Symptomatisch für die Entwicklung in der Spätmoderne ist die besorgniserregenden Steigerung psychischer Erkrankungen teils neuer, teils bekannter Art: „Neuronale Erkrankungen wie Depression, Aufmerksamkeitsdefizit, Hyperaktivitätssyndrom (ADHS), Borderline-Persönlichkeit (BPS) oder Burnout-Syndrom (BS) bestimmen die pathologische Landschaft des beginnenden 21. Jahrhunderts.“ (Han1, S. 7). An der Spitze der Pyramide stehen Angsterkrankungen, aber die genannten Störungen sind nicht kumulativ zu fassen, sondern überschneiden sich und gehen ineinander über.

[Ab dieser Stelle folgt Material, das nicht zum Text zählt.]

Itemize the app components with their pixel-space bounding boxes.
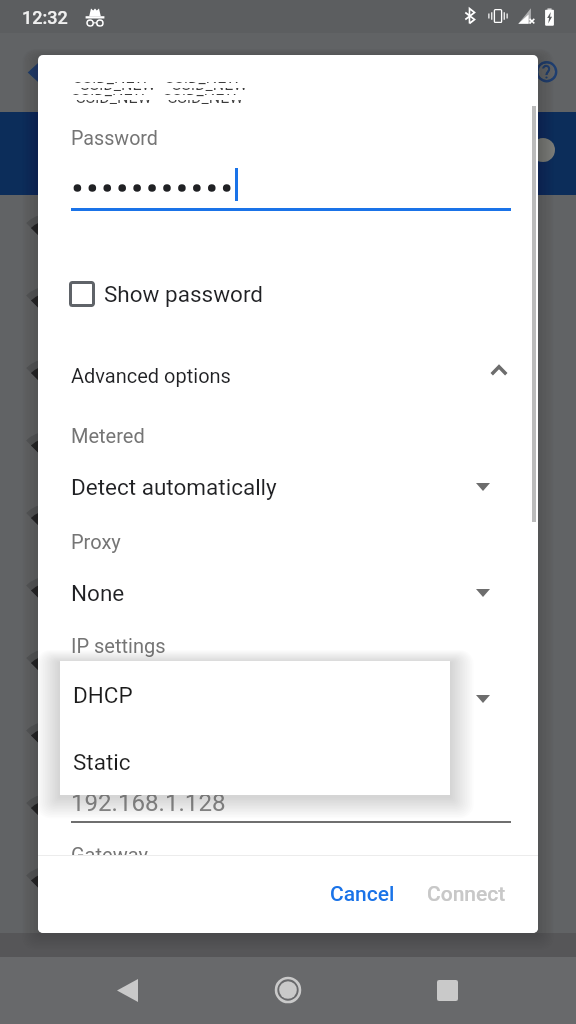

Die IG Metall warnte im September 2011 vor einer „gesellschaftliche(n) Zeitbombe“: „Es ist etwas faul am Standort Deutschland…Ich rede von der Gesundheit der Menschen. Ich rede von einer Arbeitswelt, die immer stärker zu einer physischen und psychischen Gefahrenzone für die Beschäftigten wird. Mein Thema ist die rasante Zunahme von arbeitsbedingtem Streß und der daraus folgenden Zunahme psychischer Fehlbelastungen…Diese Entwicklungen werden wie in einem Brennglas gebündelt (in dem), was heute gemeinhin als Burnout bezeichnet wird.“ (Hans-Jürgen Urban, Statement zur Pressekonferenz in Berlin am 27.9.2011)

Zwischen 2004 und 2010 ist allein beim Burnout ein Anstieg um das Zehnfache registriert worden. In 68% der Betriebe wird der Anstieg psychischer Erkrankungen als ernstzunehmendes Problem wahrgenommen, das besonders auf die gestiegenen psychosozialen Belastungen am Arbeitsplatz zurückzuführen sei, welche sich wiederum in Leistungsverdichtung, zunehmendem psychischen Druck und Streß ausdrücken.
Im Jahre 2030 sollen laut WHO psychische Krankheiten, v.a. Depressionen und Angststörungen, die körperlichen Erkrankungen von der europäischen „Hitliste“ aller Erkrankungen verdrängt haben. Bereits heute verursachen sie in Deutschland einen Produktionsausfall im Wert von 8 Milliarden Euro. Alles spricht dafür, „daß die Burnout-Epidemie objektiv eine Pathologie des Zeitgeistes anzeigt und nicht nur „schwache“ und „verweichlichte“ Subjekte trifft, selbstverschuldete Protagonisten einer Arbeitssuchtbereitschaft anzieht…“ (Poltrum, S. 99)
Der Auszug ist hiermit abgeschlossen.